On June 4, 1989, Shen Tong, then a 20-year-old biology student at China’s best university who had spent the last six weeks organizing protests in Beijing, witnessed what is now known as the Tiananmen Massacre. From the doorstep of his mother’s apartment, a few miles west of Tiananmen Square, he saw a man bleed to death in a doorway. A young woman next to him was shot in the face; a line of tanks ran over a group of hunger strikers from behind as they were walking away from the square.

Before the bloody crackdown, he and his peers had reveled in the sense of possibility for reform. “’89 was for China, back then, not a tragedy. It was a carnival, a celebration. It was the first time that a popular protest very firmly subscribed to the nonviolent principles and it was a reform movement,” he said in an interview.

Today, Tong is a businessman living in New York City. He remembers the protest movement with a complicated mixture of guilt and hope, and sees similarities between his generation and the young people of China today.

Lily Kuo: What is June 4th like for you every year?

Shen Tong: There’s usually a media cycle. It’s a little more intense this year. I think it’s both encouraging and sad. How much else can we do? China has taken such an unfortunate path since the massacre. Still, this is encouraging that at least there are some Western media [paying attention], and in Hong Kong and Taiwan there are people who choose not to forget an inconvenient truth.

Journalists approach Shen Tong (Shen Tong)

LK: What will you be doing this June 4?

ST: On the actual anniversary day, I will be alone, lighting a candle on Bear MountainOne thing that will live with me, even though it’s not rational, is I feel morally responsible for people who died and were injured during the massacre and the following days.

LK: How can that legacy and principle of non-violence be remembered when information about the protests and crackdown is so suppressed?
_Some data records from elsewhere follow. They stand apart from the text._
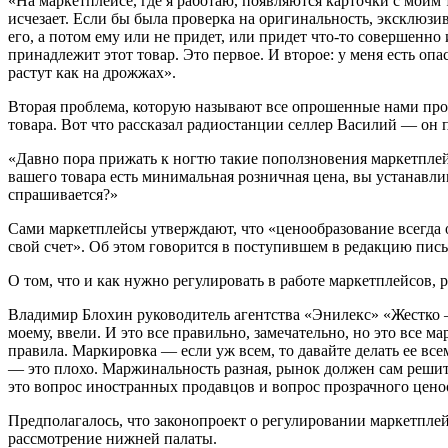
«На маркетплейсе, где я работаю, появляются карточки с моим
исчезает. Если бы была проверка на оригинальность, эксклюзи
его, а потом ему или не придет, или придет что-то совершенно
принадлежит этот товар. Это первое. И второе: у меня есть оп
растут как на дрожжах».
Вторая проблема, которую называют все опрошенные нами прода
товара. Вот что рассказал радиостанции селлер Василий — он 
«Давно пора прижать к ногтю такие поползновения маркетплейс
вашего товара есть минимальная розничная цена, вы устанавлива
спрашивается?»
Сами маркетплейсы утверждают, что «ценообразование всегда 
свой счет». Об этом говорится в поступившем в редакцию пи
О том, что и как нужно регулировать в работе маркетплейсов,
Владимир Блохин руководитель агентства «Энилекс» «Жестко — 
моему, ввели. И это все правильно, замечательно, но это все
правила. Маркировка — если уж всем, то давайте делать ее все
— это плохо. Маржинальность разная, рынок должен сам реши
это вопрос иностранных продавцов и вопрос прозрачного ценоо
Предполагалось, что законопроект о регулировании маркетплейс
рассмотрение нижней палаты.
ST: [Former Chinese Premier] Zhou Enlai once said to [Henry] Kissinger regarding the French Revolution, we’re still too close to it. Now, we’re 25 years from 1989. The significance of the spring of 1989 is still, for many years, to unfold. We’re still way too close to understand and even feel its lasting impact.... It’s going to continue to transform China. There’s no denying how tragic it is. History has not been kind to China.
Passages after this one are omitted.